Un “esame” con le barzellette

Noi non lo capimmo subito però, che Gino Salveti non ci stava perculando ma solo prendendo le misure, e come tutti i grulli di anagrafe leggera vedemmo una crepa in terra dove invece c’era una maniglia in cielo.

Perché la sola cosa che quel giorno e per molti altri giorni ancora passò era che il professor Salveti era uno facile, probabilmente uno stancone che non ci avrebbe mai chiesto di più del minimo sindacale. Al liceo Carducci degli anni ‘80 era manna pura sulla cui eziologia non conveniva ravanare.
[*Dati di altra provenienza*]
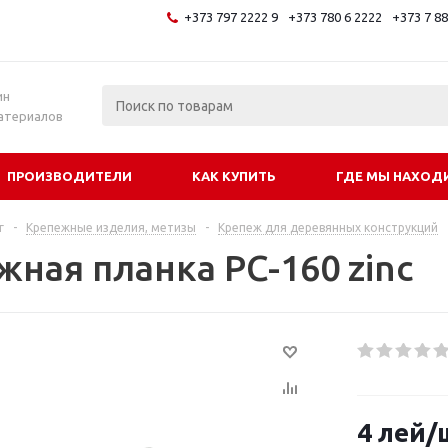
+373 797 2222 9
+373 780 6 2222
+373 7 8
и
ин
атериалов
ПРОИЗВОДИТЕЛИ
КАК КУПИТЬ
ГДЕ МЫ НАХОД
г
-
Крепежные изделия, метизы
-
Крепеж для деревянных конструкций
жная планка PC-160 zinc
4
лей
/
Senza curarci delle cause ci godemmo l’effetto per qualche settimana. Solo un mese dopo capimmo. Capimmo che a furia di dare del coglione a tutti quelli che non fossero docenti mannari e giolittiani non ci accorgevamo di quanto coglioni fossimo noi.

Ognuno ebbe la sua folgorazione personale, a step. A me successe quando incrociai Gino Salveti a ricreazione. Io buffoneggiavo con I Miti Greci di Robert Graves sotto il braccio e la buttavo in caciara sul mito orfico della Creazione con il compagno più ciancicato della classe. Tipico dei secchioni infidi. Ti prendi l’anello debole della catena e gli riversi addosso tutta la tua potenza di fuoco per sentirti immenso facendo sentire lui nano. Roba da vigliacchi, per lo più.

La cultura come ponte, non muro

Lui mi si fece incontro, a me e alla mia boria, mi arrivò dritto sotto il grugno e, canticchiando ‘Non ti fidar di un bacio a mezzanotte‘ mi disse: «Per essere mitico invece che mitologico devi essere più spiritoso. Noi l’intelligenza delle persone la misuriamo dal loro senso dell’umorismo. Perché la risata è un ponte e tu finora hai solo alzato muri. Applicati e forse ti salvi dalla carriera».

Poi ruotò il corpo e prese la via del corridoio, girandosi solo un attimo per dirmi con un ghigno da furetto dispettoso: «Anzi, non ti salvi, ti Salveti».

Fu allora che scomparve il volto e vidi la faccia, ed era la faccia più saggia, colta, acuta e disincantata dell’universo. La faccia che sanno avere solo gli uomini che delle comunità sono polpa e polpa restano.

Personalmente l’ho preso in parola: ho imparato un sacco di barzellette, ho messo a bagno nella polvere Moravia e ho cominciato a leggere Guareschi. E anche a fare la tara alle mie cadute, non ho più confuso la carriera con l’esistenza.